Where to buy gluten-free beer

Three reliable channels:

  1. Direct from the brewery. Most dedicated gluten-free breweries ship direct-to-consumer where state laws allow. Each brewery's page on this site links to their beer-finder and online-shop pages.
  2. Specialty bottle shops and craft beer stores. Most well-stocked bottle shops carry at least one or two gluten-free brands. Glutenberg, Holidaily, and Lakefront New Grist are the most widely distributed.
  3. Natural-grocery chains. Whole Foods, Sprouts, and similar health-focused grocers reliably carry gluten-free beer in their alcohol sections (where state law permits beer sales).

For local-to-you availability, the best tools are Find Me Gluten Free and the brewery-specific "beer finder" pages linked from every detail page on this site.

The future of gluten-free beer

The arc of gluten-free beer is genuinely encouraging. A decade ago there were a handful of breweries and most of the beer was mediocre. As of 2026 there are roughly two dozen dedicated U.S. breweries, several of them winning awards in head-to-head competition with gluten-containing beer. New breweries are still opening — most recently S.A.W. Brewing (St.
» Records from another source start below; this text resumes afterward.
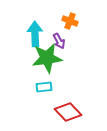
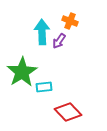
cyan arrow: moved 7 px right, 2 px up
purple arrow: rotated 63 degrees clockwise
green star: moved 25 px left, 14 px down; rotated 24 degrees counterclockwise
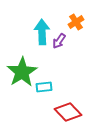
orange cross: moved 6 px right, 1 px down; rotated 35 degrees clockwise
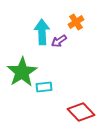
purple arrow: rotated 21 degrees clockwise
red diamond: moved 13 px right
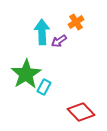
green star: moved 4 px right, 2 px down
cyan rectangle: rotated 56 degrees counterclockwise
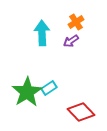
cyan arrow: moved 1 px down
purple arrow: moved 12 px right
green star: moved 1 px right, 18 px down
cyan rectangle: moved 5 px right, 1 px down; rotated 28 degrees clockwise
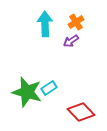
cyan arrow: moved 3 px right, 9 px up
green star: rotated 24 degrees counterclockwise
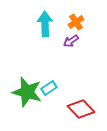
red diamond: moved 3 px up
Paul, MN), founded by a former Burning Brothers brewer to fill the gap left when that brewery closed.

The categories where gluten-free still trails — historically wheat-heavy styles, very traditional German styles, and barrel-aged sours — are also seeing real progress. Specialty malt operations like Eckert Malting in California are giving brewers better raw ingredients. The next decade is going to be a great time to be a celiac drinker.